'''

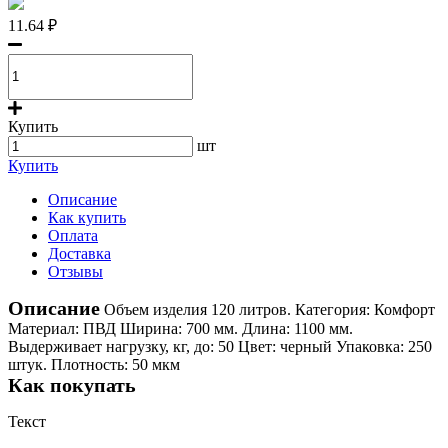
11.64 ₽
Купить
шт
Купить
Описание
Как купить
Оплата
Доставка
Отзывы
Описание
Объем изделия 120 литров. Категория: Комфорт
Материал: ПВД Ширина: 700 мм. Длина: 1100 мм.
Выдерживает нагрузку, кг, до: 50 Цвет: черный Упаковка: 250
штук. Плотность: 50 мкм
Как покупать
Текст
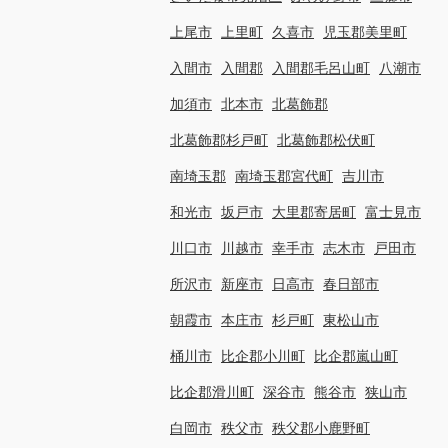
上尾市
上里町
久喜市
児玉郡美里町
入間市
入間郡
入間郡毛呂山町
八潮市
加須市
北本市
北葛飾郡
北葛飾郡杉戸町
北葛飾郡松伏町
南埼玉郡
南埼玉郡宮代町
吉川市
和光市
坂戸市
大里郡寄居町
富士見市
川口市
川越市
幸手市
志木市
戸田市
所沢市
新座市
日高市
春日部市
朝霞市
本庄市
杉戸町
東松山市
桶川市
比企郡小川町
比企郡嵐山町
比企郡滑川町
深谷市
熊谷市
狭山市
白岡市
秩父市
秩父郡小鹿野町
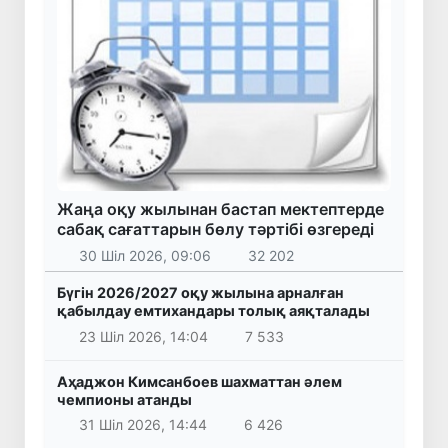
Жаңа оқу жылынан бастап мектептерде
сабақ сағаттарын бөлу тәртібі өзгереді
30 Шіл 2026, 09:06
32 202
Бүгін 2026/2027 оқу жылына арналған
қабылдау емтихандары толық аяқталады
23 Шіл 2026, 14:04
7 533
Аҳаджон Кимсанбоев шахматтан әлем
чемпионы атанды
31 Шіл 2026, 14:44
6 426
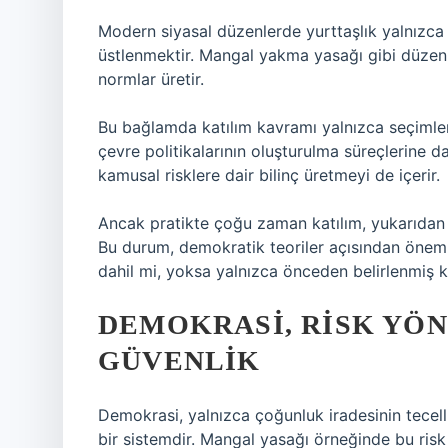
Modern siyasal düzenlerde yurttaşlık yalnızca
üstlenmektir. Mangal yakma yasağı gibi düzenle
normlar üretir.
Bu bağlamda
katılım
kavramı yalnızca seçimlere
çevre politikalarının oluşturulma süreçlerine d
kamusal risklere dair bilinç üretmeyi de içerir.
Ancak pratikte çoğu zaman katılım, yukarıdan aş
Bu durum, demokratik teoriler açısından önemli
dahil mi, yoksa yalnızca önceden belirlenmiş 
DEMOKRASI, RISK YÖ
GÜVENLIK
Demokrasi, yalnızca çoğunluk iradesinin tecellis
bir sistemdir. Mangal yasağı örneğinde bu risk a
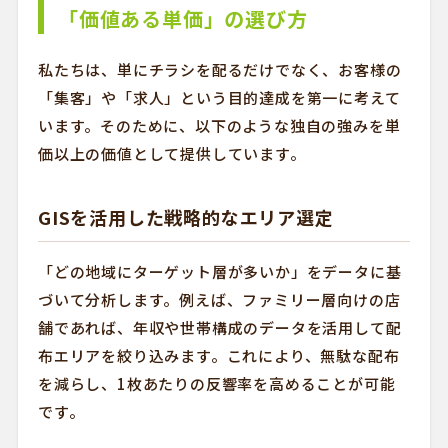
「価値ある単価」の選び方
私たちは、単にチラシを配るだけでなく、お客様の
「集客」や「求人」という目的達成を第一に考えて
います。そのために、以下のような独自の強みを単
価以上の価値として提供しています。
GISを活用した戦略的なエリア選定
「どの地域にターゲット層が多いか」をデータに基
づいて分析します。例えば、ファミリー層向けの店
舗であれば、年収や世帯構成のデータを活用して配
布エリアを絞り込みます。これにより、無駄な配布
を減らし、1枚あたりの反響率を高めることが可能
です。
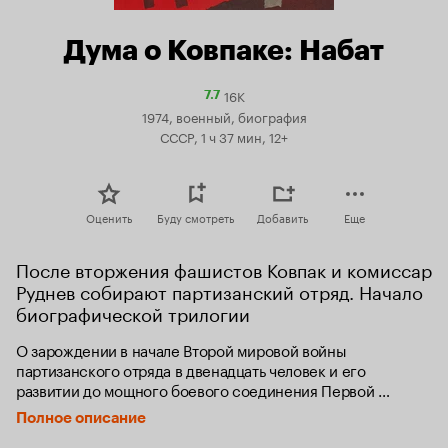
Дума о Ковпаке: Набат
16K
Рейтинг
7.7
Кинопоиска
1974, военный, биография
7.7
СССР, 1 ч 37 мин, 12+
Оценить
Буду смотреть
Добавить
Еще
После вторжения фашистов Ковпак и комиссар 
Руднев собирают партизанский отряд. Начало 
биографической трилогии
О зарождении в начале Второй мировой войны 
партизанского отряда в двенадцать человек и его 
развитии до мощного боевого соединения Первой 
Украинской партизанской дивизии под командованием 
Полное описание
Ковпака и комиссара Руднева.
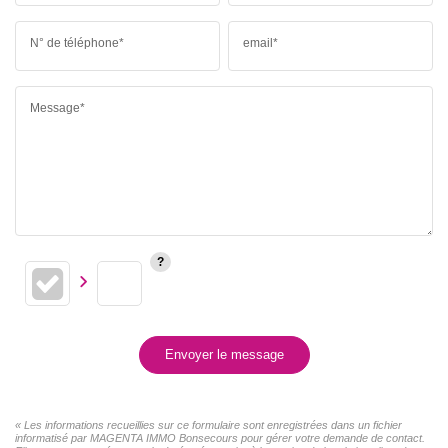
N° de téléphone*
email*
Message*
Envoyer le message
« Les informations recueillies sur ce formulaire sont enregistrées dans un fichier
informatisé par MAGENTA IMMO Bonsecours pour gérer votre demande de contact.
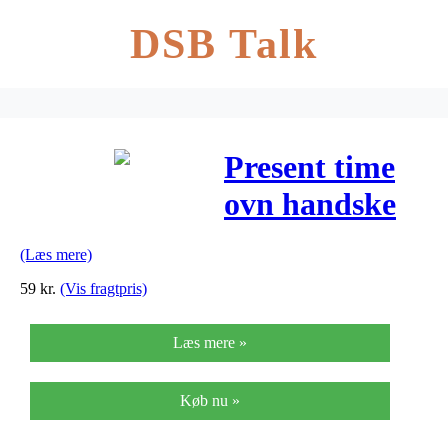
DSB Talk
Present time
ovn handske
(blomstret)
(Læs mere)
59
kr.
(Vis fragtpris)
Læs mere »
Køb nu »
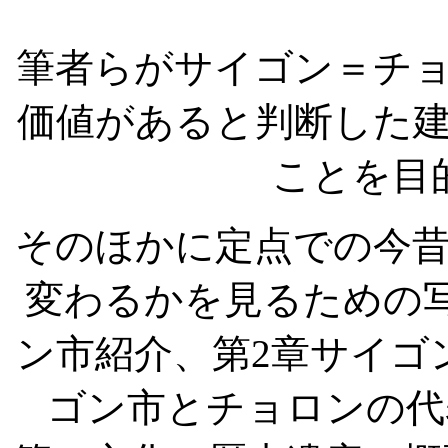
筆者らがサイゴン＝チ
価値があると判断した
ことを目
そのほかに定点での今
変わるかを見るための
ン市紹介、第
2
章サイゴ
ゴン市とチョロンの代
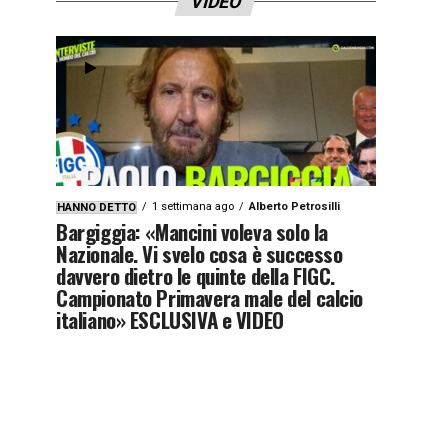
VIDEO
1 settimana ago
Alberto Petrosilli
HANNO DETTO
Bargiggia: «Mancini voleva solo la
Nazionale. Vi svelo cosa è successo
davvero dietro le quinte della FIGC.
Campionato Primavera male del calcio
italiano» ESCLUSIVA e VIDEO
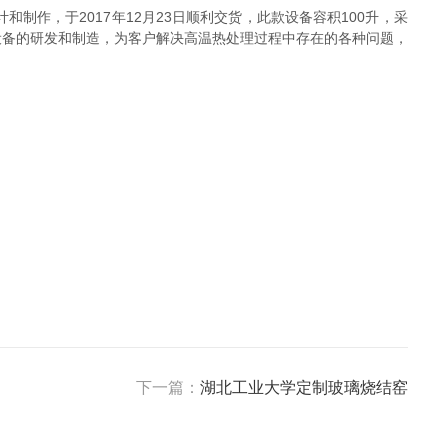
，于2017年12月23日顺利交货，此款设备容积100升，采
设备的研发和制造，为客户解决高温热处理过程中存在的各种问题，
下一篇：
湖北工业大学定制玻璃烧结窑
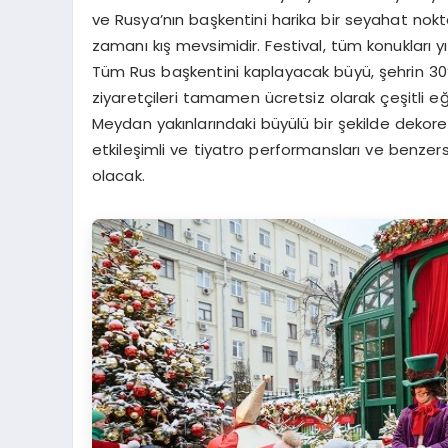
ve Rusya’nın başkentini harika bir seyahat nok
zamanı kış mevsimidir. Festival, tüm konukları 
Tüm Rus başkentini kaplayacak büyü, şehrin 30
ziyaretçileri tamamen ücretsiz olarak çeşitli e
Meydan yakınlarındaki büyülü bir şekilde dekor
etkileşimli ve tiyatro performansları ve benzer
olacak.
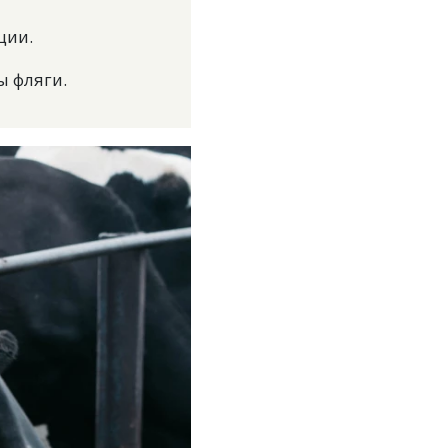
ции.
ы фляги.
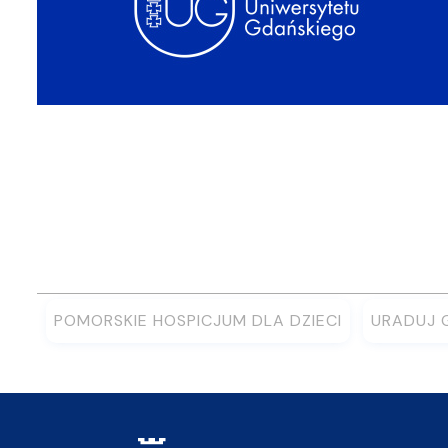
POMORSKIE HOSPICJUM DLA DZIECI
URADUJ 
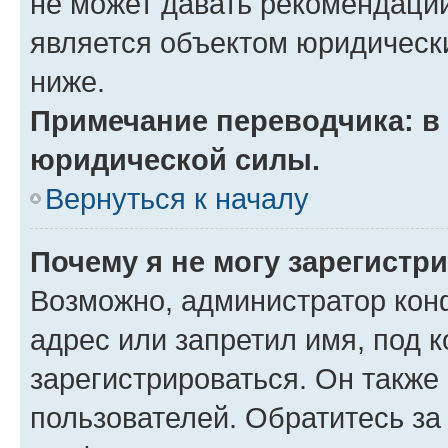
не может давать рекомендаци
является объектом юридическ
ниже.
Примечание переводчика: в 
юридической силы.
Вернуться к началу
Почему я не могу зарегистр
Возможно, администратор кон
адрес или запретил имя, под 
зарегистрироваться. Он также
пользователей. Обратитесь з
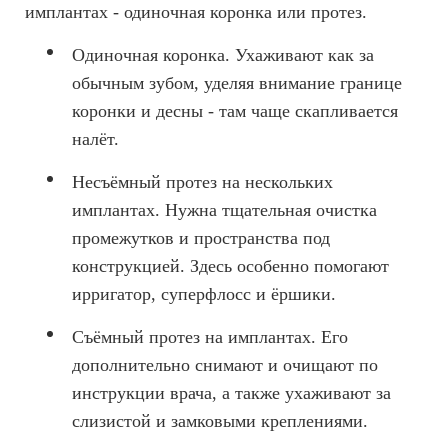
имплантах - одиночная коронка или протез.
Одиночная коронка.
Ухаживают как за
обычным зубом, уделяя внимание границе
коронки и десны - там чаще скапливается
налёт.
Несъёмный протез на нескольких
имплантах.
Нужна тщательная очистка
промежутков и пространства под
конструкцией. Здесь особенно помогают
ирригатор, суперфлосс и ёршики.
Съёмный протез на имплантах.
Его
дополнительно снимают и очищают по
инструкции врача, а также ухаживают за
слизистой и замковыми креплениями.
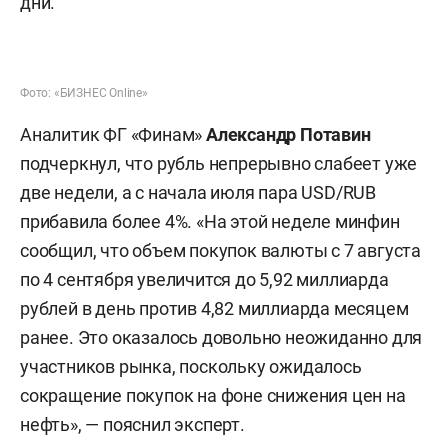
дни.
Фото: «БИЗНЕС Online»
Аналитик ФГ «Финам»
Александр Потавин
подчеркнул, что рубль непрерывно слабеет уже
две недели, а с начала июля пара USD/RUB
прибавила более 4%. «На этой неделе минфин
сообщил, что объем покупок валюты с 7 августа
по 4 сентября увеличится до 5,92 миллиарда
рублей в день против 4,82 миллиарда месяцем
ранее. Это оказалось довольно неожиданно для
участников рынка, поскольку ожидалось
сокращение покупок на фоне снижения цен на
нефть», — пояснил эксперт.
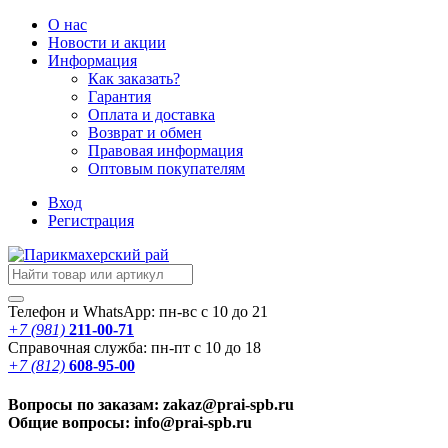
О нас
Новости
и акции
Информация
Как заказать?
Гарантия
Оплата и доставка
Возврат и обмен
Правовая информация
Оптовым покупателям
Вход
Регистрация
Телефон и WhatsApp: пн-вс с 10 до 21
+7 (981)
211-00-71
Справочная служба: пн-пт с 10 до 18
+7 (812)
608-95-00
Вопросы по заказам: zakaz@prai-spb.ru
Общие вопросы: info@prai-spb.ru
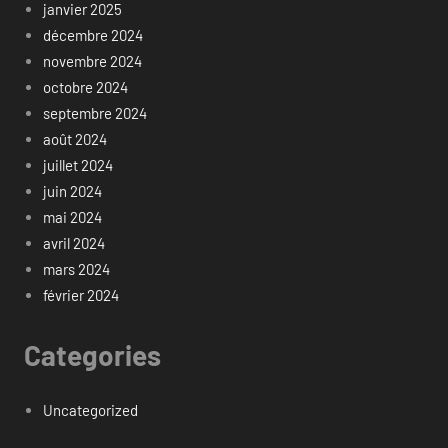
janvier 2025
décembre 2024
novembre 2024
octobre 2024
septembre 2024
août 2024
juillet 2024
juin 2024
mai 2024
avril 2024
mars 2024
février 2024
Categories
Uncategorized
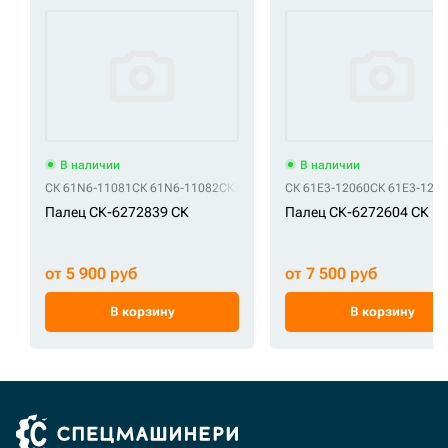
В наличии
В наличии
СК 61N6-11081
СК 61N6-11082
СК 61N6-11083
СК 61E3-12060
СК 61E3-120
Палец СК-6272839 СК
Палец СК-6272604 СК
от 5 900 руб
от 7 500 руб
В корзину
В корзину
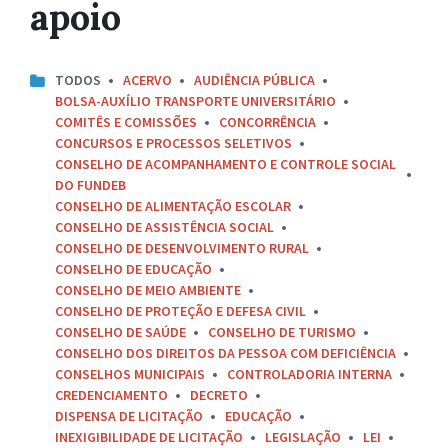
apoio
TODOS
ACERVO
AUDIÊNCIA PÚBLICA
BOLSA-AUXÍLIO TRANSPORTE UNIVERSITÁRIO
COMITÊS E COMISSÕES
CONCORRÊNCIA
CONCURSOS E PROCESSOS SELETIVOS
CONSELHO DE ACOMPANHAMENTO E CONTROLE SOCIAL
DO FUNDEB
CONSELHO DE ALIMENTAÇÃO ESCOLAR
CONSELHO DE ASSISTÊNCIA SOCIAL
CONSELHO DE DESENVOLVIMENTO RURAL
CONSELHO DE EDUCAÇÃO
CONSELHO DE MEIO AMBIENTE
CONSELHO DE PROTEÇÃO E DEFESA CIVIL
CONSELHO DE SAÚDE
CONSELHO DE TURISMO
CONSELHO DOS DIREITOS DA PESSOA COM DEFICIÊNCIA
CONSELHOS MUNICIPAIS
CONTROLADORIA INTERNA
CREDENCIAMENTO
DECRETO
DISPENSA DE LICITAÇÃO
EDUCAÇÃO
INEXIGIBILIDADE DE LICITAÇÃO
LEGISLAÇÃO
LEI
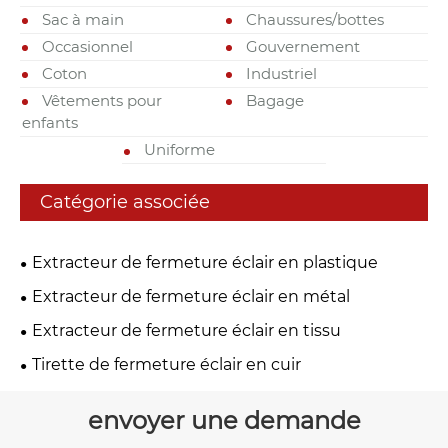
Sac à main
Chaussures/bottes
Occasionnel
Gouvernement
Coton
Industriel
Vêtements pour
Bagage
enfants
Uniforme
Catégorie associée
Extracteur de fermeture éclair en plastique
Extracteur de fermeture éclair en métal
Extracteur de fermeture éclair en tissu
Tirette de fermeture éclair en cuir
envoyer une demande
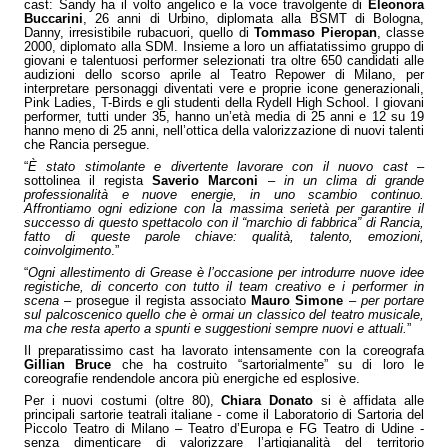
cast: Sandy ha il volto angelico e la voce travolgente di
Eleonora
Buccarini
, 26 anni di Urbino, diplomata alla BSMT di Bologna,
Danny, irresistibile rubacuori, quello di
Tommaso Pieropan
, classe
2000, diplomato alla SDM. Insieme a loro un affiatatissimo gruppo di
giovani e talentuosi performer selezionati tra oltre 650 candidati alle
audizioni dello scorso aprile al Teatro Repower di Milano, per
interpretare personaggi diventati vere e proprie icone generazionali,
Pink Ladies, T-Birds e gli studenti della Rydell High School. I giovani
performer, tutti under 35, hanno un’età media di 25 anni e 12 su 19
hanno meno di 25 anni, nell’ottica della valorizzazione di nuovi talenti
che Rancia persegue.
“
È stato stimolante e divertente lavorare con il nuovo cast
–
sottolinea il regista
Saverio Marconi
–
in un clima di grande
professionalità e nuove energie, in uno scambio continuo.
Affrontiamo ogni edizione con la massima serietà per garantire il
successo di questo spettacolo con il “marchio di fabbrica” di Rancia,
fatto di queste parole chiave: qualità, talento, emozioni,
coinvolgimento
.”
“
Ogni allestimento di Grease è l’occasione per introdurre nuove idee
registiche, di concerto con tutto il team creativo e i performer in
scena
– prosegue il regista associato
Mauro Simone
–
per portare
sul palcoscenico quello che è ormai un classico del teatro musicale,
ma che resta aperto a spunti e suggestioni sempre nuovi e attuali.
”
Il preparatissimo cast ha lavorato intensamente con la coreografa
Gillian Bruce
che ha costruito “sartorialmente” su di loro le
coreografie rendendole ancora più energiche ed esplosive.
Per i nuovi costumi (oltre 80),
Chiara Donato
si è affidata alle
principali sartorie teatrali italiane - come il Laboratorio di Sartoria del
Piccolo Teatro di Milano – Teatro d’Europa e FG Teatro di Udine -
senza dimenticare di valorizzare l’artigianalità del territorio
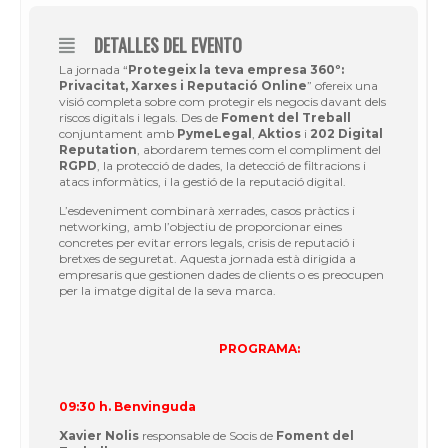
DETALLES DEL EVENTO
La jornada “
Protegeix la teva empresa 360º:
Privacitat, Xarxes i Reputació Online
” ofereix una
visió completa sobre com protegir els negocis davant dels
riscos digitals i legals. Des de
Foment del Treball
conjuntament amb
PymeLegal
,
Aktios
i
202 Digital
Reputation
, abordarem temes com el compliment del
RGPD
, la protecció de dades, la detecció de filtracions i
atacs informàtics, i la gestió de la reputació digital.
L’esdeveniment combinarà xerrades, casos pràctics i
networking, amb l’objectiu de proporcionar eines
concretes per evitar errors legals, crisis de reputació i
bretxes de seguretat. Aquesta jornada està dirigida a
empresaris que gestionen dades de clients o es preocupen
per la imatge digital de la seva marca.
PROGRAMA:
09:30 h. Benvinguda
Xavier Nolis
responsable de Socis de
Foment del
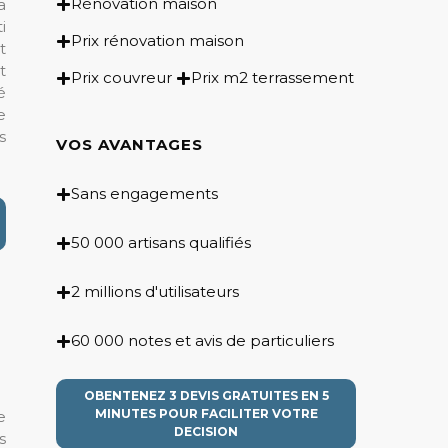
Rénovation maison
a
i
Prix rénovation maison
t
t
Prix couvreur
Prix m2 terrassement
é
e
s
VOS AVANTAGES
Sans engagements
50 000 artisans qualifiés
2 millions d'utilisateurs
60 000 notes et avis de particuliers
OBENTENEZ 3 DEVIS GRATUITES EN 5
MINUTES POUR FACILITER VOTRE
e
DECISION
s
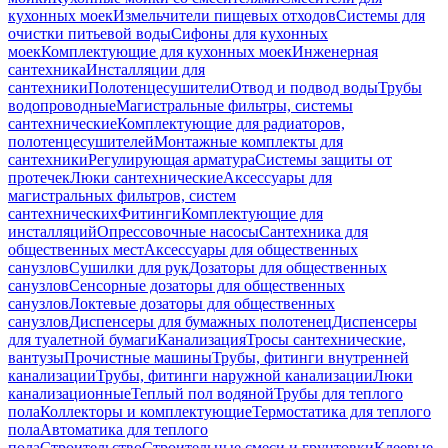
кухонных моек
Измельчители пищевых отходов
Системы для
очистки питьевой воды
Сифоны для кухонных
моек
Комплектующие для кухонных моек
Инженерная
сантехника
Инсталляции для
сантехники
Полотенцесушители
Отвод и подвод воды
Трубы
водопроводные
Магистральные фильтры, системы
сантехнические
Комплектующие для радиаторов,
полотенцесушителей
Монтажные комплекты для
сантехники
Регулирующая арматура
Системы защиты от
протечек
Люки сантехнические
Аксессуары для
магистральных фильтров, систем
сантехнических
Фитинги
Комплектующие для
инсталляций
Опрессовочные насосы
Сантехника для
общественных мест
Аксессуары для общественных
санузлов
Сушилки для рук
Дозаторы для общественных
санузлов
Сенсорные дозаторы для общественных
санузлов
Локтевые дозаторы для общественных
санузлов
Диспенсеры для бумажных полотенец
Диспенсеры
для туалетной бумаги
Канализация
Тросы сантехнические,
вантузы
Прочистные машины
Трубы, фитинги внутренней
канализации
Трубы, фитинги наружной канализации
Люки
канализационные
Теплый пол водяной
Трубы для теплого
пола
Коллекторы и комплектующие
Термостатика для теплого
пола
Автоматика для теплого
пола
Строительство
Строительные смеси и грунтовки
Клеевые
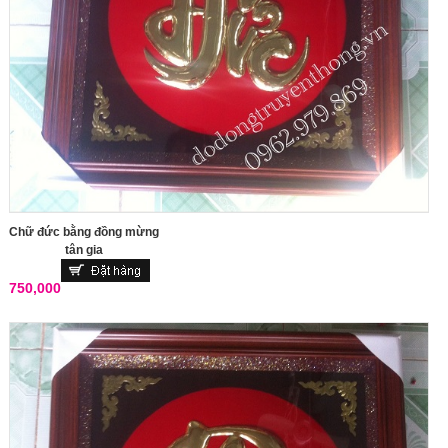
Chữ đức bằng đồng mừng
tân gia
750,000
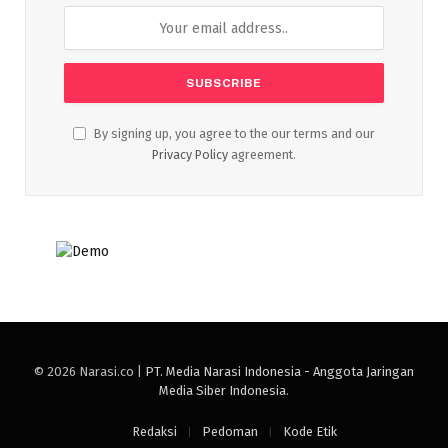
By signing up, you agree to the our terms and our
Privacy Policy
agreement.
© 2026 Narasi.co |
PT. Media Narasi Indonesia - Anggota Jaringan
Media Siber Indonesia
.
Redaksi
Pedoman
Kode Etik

'''

• _TASK BRIEF_
When a line of the records has the word "моек", pick it out and copy it.

• _REPLY_
кухонных моек
моек
Комплектующие для кухонных моек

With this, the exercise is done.